SD 1 conflictmineralsdisclosure.htm SD Document

UNITED STATES
SECURITIES AND EXCHANGE COMMISSION
Washington, D.C. 20549
______________________________________________

FORM SD
SPECIALIZED DISCLOSURE REPORT
______________________________________________

LUXFER HOLDINGS PLC
______________________________________________
(Name of Registrant as Specified in Charter)

England and Wales
001-35370
98-1024030
(State or Other Jurisdiction of Incorporation)
(Commission File Number)
(I.R.S. Employer Identification No.)

8989 North Port Washington Road, Suite 211
Milwaukee, WI 53217
______________________________________________
(Address and Zip Code of Principal Executive Offices)

Megan E. Glise
General Counsel & Company Secretary
+1-414-488-1744
______________________________________________

(Name and Telephone Number, including Area Code, of the Person to Contact in Connection with this Report)

Check the appropriate box to indicate the rule pursuant to which this form is being filed, and provide the period to which the information in this form applies:

Rule 13p-1 under the Securities Exchange Act (17 CFR 240.13p-1) for the reporting period from January 1 to December 31, 2023






SECTION 1 – CONFLICT MINERALS DISCLOSURE

Item 1.01 Conflict Minerals Disclosure and Report

Luxfer Holdings PLC (together with its consolidated subsidiaries, “Luxfer” or the “Company”) is filing this Specialized Disclosure Report on Form SD (this "Form SD") pursuant to Rule 13p-1 under the Securities Exchange Act of 1934, as amended, for the reporting period of January 1 to December 31, 2023 (the “Reporting Period”).

Rule 13p-1, through Form SD, requires the disclosure of certain information if a company manufactures or contracts to manufacture products for which certain “conflict minerals” (as defined below) are necessary to the functionality or production of such products.
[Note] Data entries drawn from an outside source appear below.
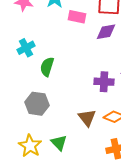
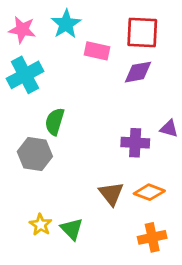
cyan cross: (26, 48) -> (25, 75), moved, size x1.4
gray hexagon: (37, 104) -> (35, 154), moved
yellow star: (30, 146) -> (41, 225), moved, size x0.7

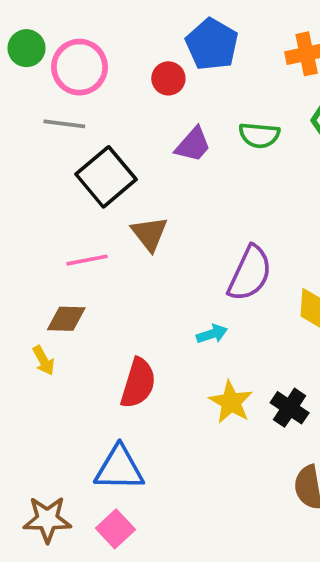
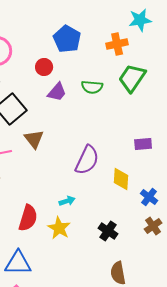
red circle: (168, 78) -> (44, 67), moved
cyan arrow: (212, 334) -> (67, 201), moved
yellow star: (231, 402) -> (59, 228), moved

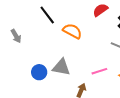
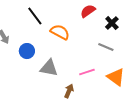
blue circle: (39, 72) -> (27, 51), moved

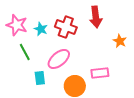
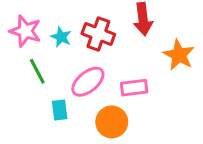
orange star: (120, 41) -> (179, 55), size x1.5
pink rectangle: (100, 73) -> (134, 88), moved

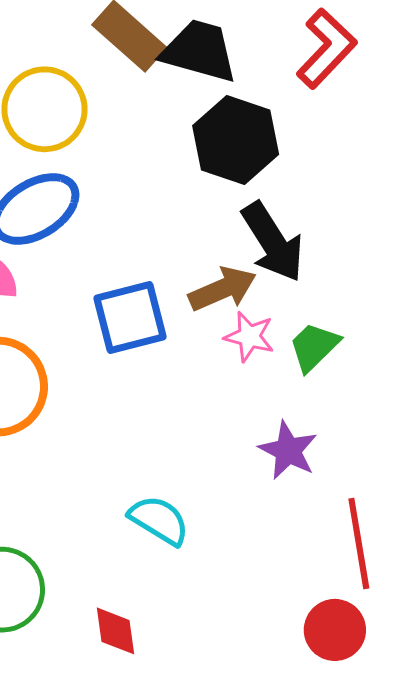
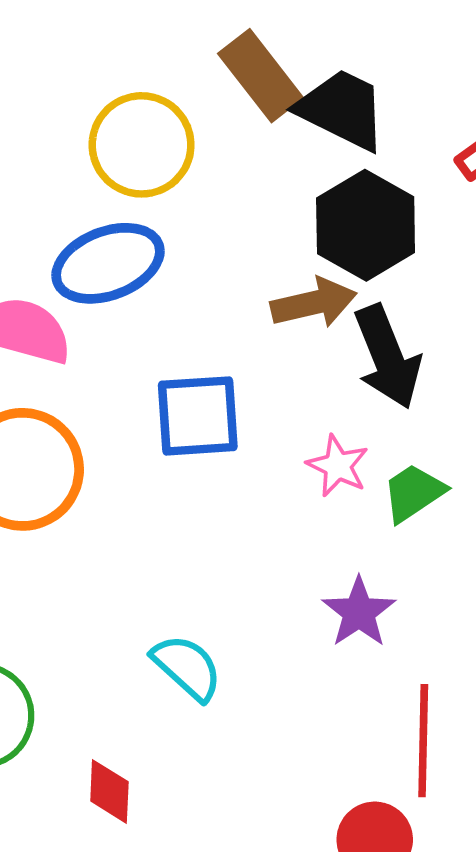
brown arrow: (222, 289) -> (314, 303), moved

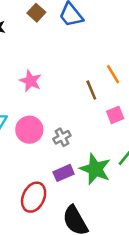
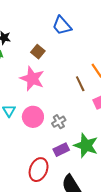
brown square: (36, 13) -> (38, 52), moved
pink star: (30, 81) -> (32, 79), size x1.4

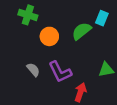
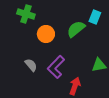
purple L-shape: (60, 72) -> (56, 67), turned 70

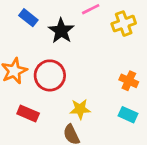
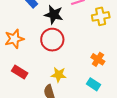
black star: (61, 31) -> (54, 15), turned -30
red circle: (50, 75) -> (52, 40), moved

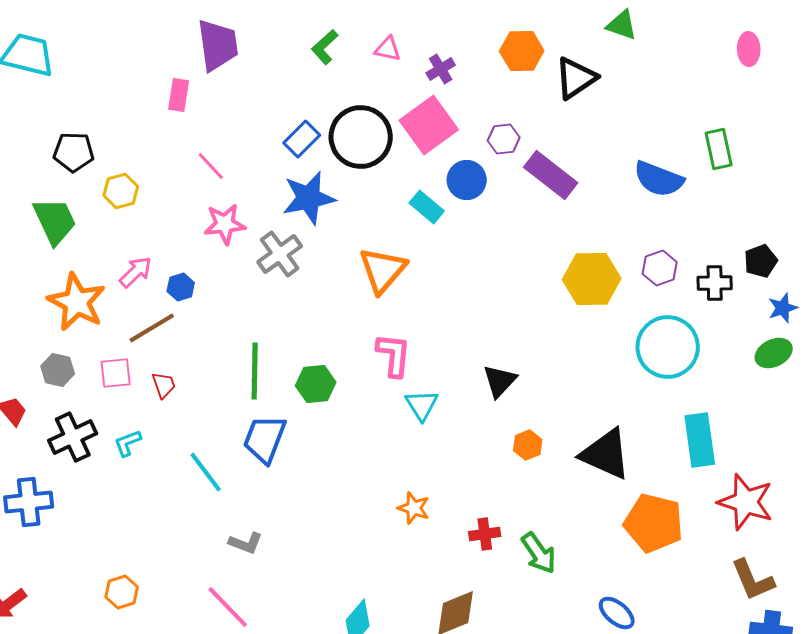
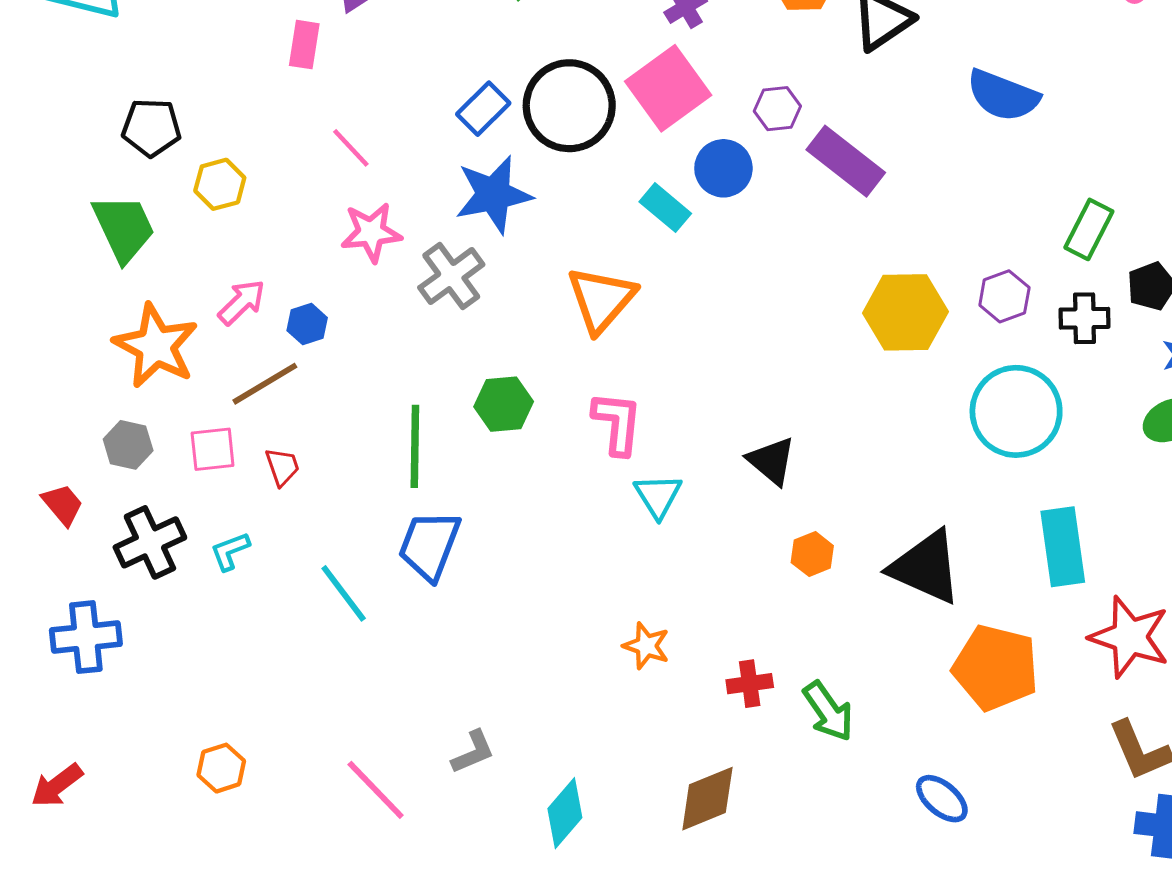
green rectangle: (719, 149) -> (1089, 229), moved, turned 39
blue semicircle: (659, 179) -> (1003, 96), moved
black triangle: (500, 381) -> (772, 461), turned -33
green hexagon: (316, 384) -> (504, 404), moved
gray L-shape: (246, 543) -> (473, 752), moved, turned -44

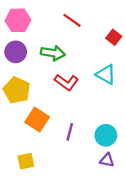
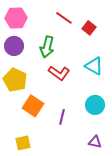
red square: (114, 37) -> (89, 28), moved
green arrow: (53, 53) -> (47, 47), turned 95
cyan circle: (106, 135) -> (95, 105), moved

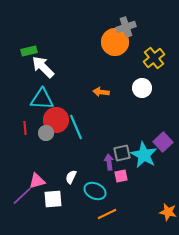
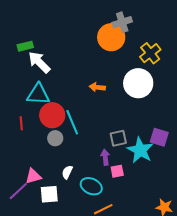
white circle: (142, 88) -> (138, 83), size x1.5
gray circle: (46, 133) -> (55, 138), moved
purple square: (163, 142) -> (159, 137), turned -30
gray square: (122, 153) -> (118, 138), moved

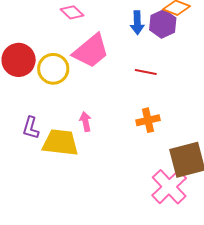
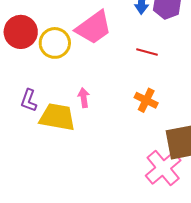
orange cross: (148, 120) -> (146, 100), turned 35

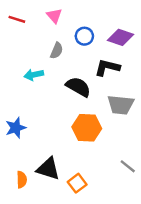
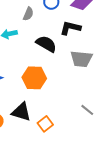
orange hexagon: (87, 128) -> (34, 78), moved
Form SD defines “conflict minerals” as (i) (a) cassiterite, (b) columbite-tantalite (coltan), (c) gold, and (d) wolframite, or their derivatives, which are currently limited to tantalum, tin, and tungsten (collectively, “3TGs”); or (ii) any other minerals or their derivatives determined by the U.S. Secretary of State to be financing conflict in the Democratic Republic of the Congo or an “adjoining country.” Section 1502(e)(1) of the Dodd-Frank Wall Street Reform and Consumer Protection Act of 2010 defines “adjoining country” as a country that shares an internationally recognized border with the Democratic Republic of the Congo, which presently includes Angola, Burundi, Central African Republic, the Republic of the Congo, Rwanda, South Sudan, Tanzania, Uganda, and Zambia (each, including the Democratic Republic of the Congo, a “Covered Country”).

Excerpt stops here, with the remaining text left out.